Why Does the 14-Day Rule Exist?
Florida’s 14-day rule exists for many reasons. For one, it is an effort to stop insurance fraud. For example, the 14-day rule would allow an auto insurance company to deny medical benefits if someone injures his neck while jumping on a trampoline but tries to blame the injury on a car accident that happened a month ago. Prompt medical care is the best way to diagnose an injury accurately.
Waiting to receive medical care can also exacerbate an injury, leading to an increase in costs for the insurance company. The rule can result in lower costs for insurance coverage in Florida, as insurance companies can minimize the costs of medical care by requiring prompt treatment. The 14-day rule came about in 2013, along with several other changes to Florida’s insurance laws.
The Importance of Prompt Medical Care After an Accident
It’s always important to seek immediate medical care after a car accident – not just for insurance purposes. Failing to see a doctor right away can worsen your prognosis for recovery. Injuries such as those to the brain or organs require prompt medical attention for the best chance of healing.

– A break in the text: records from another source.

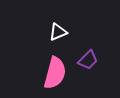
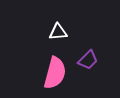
white triangle: rotated 18 degrees clockwise
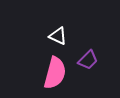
white triangle: moved 4 px down; rotated 30 degrees clockwise
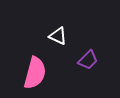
pink semicircle: moved 20 px left
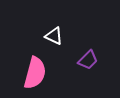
white triangle: moved 4 px left
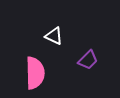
pink semicircle: rotated 16 degrees counterclockwise
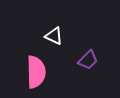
pink semicircle: moved 1 px right, 1 px up
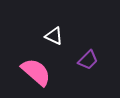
pink semicircle: rotated 48 degrees counterclockwise
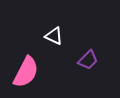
pink semicircle: moved 10 px left; rotated 76 degrees clockwise
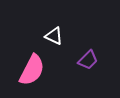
pink semicircle: moved 6 px right, 2 px up
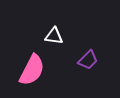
white triangle: rotated 18 degrees counterclockwise
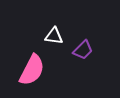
purple trapezoid: moved 5 px left, 10 px up
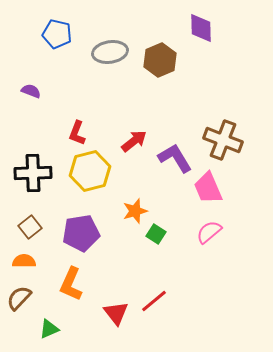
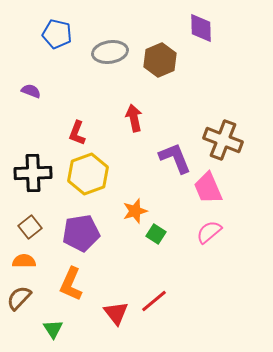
red arrow: moved 23 px up; rotated 64 degrees counterclockwise
purple L-shape: rotated 9 degrees clockwise
yellow hexagon: moved 2 px left, 3 px down; rotated 6 degrees counterclockwise
green triangle: moved 4 px right; rotated 40 degrees counterclockwise
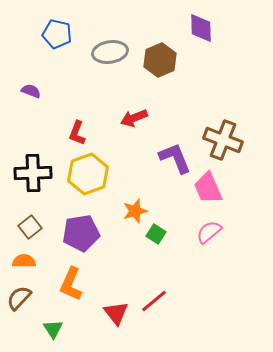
red arrow: rotated 100 degrees counterclockwise
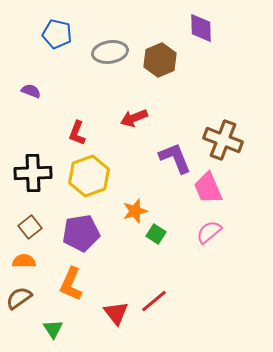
yellow hexagon: moved 1 px right, 2 px down
brown semicircle: rotated 12 degrees clockwise
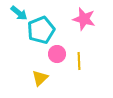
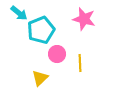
yellow line: moved 1 px right, 2 px down
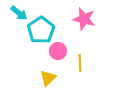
cyan pentagon: rotated 12 degrees counterclockwise
pink circle: moved 1 px right, 3 px up
yellow triangle: moved 8 px right
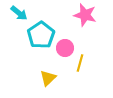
pink star: moved 1 px right, 4 px up
cyan pentagon: moved 5 px down
pink circle: moved 7 px right, 3 px up
yellow line: rotated 18 degrees clockwise
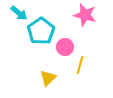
cyan pentagon: moved 4 px up
pink circle: moved 1 px up
yellow line: moved 2 px down
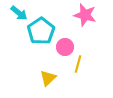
yellow line: moved 2 px left, 1 px up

Go to the hospital for a checkup even if you don’t think you have any injuries. Many injuries can have delayed symptoms, including traumatic brain injuries and back/neck injuries. Go to the hospital right away no matter what type of injury you’ve sustained. In Florida, you must go to the hospital and a physician must diagnose you with an “emergency medical condition” within 14 days to receive personal injury protection insurance benefits. Otherwise, you will not be eligible for PIP coverage.
The insurance law does not, however, restrict the place in which a victim seeks medical attention. You can elect to wait and see your own doctor, as long as your appointment remains within the 14-day window. Note that acupuncturists and massage therapists no longer qualify as healthcare providers under Florida law as of 2013.